PURPOSE: We aimed to investigate the factors influencing hemoglobin variability with inflammatory and nutritional parameters and its associations with all-cause mortality among hemodialysis patients. METHODS: One hundred and sixty-nine patients during the entire 12 months were enrolled into the study. Fasting plasma glucose, creatinine, calcium, phosphorus, alkaline phosphatase, parathyroid hormone (PTH), C-reactive protein (CRP), serum iron, serum iron-binding capacity, and transferrin saturation were analyzed. We defined six groups: low, target range, high, low-amplitude fluctuation with low hemoglobin levels, low-amplitude fluctuation with high hemoglobin levels, and high-amplitude fluctuation. Body mass index (BMI), malnutrition-inflammation score (MIS), and Charlson Comorbidity Index were evaluated. RESULTS: Hemoglobin variability was significantly correlated with age, platelet count, and number of hospitalization instances and inversely correlated with erythropoietin dose per body surface area. The coefficient of variation of hemoglobin showed a correlation with MIS and ferritin. The absolute level of hemoglobin showed a negative correlation between PTH, CRP, MIS, number of hospitalization instances and a positive correlation with albumin and BMI. High, low, and target-range groups showed survival advantage compared to the other three groups.
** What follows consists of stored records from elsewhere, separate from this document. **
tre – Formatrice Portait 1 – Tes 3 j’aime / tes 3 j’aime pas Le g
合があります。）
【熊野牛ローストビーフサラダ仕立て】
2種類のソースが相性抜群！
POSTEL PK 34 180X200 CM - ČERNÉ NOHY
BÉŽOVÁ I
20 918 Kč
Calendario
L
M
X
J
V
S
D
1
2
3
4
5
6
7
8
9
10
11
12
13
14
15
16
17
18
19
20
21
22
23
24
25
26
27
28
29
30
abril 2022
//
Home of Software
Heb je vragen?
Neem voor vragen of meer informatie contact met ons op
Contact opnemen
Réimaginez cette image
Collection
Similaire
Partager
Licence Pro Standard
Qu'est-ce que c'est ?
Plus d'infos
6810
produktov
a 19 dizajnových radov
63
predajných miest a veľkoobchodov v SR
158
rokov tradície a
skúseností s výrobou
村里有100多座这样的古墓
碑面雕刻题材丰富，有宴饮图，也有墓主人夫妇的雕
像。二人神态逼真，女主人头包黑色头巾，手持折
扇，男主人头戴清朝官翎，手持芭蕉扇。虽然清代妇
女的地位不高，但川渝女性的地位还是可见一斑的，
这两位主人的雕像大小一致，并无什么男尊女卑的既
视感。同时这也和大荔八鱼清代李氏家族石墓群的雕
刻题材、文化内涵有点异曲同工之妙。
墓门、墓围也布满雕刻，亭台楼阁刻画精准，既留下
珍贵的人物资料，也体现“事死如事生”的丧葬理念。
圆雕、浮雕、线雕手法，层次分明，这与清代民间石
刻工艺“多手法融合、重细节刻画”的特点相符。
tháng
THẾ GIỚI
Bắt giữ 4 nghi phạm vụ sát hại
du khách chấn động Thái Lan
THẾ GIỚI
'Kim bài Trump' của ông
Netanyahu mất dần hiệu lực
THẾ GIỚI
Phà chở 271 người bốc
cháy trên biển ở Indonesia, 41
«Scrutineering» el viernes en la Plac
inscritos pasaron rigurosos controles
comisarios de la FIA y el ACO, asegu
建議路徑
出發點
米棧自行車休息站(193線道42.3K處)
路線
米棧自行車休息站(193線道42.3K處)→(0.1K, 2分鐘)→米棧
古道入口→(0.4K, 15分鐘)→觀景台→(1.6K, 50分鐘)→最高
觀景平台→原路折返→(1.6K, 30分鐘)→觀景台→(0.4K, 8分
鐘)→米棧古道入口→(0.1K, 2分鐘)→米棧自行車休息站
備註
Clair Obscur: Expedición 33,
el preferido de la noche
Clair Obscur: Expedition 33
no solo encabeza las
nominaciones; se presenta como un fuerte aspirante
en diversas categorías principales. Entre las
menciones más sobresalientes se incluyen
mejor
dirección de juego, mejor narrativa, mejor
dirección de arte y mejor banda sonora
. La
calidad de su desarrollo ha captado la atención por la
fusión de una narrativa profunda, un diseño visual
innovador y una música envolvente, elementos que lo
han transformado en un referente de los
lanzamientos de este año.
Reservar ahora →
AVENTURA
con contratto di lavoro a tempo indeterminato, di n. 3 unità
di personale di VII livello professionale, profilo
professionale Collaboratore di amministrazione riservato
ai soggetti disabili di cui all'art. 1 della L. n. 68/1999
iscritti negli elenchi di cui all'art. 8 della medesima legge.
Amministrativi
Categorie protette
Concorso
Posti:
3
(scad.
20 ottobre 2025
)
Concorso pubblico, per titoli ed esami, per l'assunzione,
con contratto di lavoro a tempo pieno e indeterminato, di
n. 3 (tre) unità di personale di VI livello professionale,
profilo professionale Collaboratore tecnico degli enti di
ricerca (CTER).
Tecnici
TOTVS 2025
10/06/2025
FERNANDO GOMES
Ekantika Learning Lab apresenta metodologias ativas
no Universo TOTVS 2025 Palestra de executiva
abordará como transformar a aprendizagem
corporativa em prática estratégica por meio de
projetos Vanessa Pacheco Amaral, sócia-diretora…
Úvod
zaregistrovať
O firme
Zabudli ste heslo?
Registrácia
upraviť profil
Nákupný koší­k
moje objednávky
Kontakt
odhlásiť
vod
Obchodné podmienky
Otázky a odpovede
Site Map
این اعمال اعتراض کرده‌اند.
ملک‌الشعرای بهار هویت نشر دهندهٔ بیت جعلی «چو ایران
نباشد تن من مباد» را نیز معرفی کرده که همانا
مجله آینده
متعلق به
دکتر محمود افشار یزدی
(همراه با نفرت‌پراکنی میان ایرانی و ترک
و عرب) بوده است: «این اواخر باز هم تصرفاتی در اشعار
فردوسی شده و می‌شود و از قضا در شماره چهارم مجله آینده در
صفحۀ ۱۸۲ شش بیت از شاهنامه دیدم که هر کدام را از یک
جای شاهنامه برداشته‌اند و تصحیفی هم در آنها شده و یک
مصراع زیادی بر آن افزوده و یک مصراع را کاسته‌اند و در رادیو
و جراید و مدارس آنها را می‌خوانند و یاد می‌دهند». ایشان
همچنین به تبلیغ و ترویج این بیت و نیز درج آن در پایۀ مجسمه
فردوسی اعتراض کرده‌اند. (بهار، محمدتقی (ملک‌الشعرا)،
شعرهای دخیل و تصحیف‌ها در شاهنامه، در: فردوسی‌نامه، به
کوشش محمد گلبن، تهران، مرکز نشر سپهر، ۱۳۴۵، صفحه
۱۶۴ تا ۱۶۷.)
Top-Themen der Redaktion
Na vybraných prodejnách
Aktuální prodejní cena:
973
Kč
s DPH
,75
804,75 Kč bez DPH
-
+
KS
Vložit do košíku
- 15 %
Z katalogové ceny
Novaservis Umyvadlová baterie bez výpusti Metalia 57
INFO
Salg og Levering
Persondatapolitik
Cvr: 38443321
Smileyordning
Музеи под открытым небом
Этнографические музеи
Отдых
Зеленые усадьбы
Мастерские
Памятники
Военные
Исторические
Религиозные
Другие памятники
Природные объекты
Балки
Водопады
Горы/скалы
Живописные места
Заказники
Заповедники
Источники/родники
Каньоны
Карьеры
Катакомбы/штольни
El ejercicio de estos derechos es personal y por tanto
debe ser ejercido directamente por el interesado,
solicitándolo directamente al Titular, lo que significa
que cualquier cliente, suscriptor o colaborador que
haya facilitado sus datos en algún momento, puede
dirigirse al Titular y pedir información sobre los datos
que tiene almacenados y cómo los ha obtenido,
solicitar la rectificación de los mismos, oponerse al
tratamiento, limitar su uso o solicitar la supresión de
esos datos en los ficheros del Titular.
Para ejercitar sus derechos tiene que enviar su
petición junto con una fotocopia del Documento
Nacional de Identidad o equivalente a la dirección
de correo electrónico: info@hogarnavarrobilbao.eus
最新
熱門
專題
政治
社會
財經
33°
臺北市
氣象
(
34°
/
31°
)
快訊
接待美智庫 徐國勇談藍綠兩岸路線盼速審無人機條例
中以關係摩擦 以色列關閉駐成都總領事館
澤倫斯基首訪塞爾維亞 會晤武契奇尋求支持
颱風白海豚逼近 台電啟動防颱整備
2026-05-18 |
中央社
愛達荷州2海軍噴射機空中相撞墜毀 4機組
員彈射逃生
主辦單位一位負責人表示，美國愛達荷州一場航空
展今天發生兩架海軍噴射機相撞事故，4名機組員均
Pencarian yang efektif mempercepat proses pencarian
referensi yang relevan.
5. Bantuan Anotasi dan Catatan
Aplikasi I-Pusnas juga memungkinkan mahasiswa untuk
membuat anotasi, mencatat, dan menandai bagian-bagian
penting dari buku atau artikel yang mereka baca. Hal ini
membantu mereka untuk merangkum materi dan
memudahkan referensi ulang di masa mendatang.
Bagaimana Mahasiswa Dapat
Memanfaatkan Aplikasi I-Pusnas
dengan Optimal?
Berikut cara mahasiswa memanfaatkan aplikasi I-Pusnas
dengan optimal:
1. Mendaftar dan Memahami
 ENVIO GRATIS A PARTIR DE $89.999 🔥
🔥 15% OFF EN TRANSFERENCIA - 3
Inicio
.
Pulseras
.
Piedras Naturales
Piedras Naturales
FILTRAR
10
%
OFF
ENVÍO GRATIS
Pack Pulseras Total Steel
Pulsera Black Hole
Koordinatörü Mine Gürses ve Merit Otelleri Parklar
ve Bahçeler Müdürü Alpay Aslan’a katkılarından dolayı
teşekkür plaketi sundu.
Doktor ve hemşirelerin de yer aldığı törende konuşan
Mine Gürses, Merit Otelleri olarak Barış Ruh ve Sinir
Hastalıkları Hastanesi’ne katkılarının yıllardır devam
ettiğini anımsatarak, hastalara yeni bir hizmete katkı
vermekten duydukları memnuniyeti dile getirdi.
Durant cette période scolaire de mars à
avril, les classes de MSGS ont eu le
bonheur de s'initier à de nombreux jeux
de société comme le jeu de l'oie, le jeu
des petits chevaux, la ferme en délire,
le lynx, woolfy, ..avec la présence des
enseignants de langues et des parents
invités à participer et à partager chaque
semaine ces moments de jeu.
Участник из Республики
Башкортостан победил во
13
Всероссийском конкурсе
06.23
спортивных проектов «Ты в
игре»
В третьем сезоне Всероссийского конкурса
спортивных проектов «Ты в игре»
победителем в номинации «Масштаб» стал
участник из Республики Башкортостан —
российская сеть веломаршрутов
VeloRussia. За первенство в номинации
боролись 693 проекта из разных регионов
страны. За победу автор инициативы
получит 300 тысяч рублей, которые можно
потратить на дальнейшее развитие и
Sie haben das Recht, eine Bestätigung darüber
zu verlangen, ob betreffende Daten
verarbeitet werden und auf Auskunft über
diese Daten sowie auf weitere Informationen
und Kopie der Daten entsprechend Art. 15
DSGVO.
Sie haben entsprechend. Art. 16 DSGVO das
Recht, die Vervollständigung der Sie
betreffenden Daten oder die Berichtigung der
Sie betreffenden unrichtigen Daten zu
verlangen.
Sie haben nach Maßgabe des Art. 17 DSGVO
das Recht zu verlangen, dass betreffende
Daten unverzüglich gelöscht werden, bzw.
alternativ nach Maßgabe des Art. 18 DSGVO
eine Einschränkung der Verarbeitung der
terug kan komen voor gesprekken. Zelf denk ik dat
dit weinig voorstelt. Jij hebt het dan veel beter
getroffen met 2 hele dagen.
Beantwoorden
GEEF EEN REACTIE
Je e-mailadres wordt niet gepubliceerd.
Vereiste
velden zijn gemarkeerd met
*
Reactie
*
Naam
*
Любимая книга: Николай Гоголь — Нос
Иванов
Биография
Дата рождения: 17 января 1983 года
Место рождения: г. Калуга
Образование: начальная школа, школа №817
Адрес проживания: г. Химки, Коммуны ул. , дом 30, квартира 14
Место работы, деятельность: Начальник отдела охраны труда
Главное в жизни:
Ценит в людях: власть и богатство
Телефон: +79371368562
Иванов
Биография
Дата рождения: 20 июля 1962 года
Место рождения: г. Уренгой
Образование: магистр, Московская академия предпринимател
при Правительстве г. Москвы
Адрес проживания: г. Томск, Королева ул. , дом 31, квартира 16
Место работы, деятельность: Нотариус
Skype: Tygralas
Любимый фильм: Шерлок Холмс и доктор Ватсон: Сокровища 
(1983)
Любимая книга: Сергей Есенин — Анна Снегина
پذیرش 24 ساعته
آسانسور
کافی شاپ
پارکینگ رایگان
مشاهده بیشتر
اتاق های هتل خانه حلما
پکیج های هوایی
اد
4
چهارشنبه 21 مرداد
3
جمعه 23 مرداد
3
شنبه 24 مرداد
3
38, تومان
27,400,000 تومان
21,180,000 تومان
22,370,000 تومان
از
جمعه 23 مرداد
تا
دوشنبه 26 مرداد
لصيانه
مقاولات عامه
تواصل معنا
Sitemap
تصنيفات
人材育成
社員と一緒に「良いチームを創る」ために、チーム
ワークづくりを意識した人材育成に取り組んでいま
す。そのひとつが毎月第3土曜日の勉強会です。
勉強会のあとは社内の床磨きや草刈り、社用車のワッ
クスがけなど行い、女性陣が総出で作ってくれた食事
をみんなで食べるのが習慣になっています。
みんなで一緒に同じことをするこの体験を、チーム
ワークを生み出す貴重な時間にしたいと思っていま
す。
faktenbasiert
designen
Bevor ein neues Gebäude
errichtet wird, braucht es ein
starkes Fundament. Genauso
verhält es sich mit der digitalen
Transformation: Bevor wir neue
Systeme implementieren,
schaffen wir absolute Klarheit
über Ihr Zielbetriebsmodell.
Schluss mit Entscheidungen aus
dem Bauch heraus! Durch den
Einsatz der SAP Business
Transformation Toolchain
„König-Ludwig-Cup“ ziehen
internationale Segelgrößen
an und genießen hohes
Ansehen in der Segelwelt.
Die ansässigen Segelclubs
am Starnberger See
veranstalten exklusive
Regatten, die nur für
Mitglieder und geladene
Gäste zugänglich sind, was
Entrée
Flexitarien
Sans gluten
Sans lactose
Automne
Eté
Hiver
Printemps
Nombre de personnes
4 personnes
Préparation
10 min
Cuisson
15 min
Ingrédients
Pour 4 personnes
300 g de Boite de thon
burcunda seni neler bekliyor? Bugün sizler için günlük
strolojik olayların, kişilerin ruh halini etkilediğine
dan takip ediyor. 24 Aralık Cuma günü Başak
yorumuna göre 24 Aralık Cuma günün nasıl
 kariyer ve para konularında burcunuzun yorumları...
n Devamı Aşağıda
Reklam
In regression analysis, age, CRP levels, MIS, and BMI were the predictors of mortality. CONCLUSION: Inflammation and duration of anemia were the major predictors of hemoglobin variability. High-amplitude fluctuation predicts high mortality; on the contrary low-amplitude fluctuations is related to better survival. MIS was independently associated with mortality. This trial is registered with NCT03454906.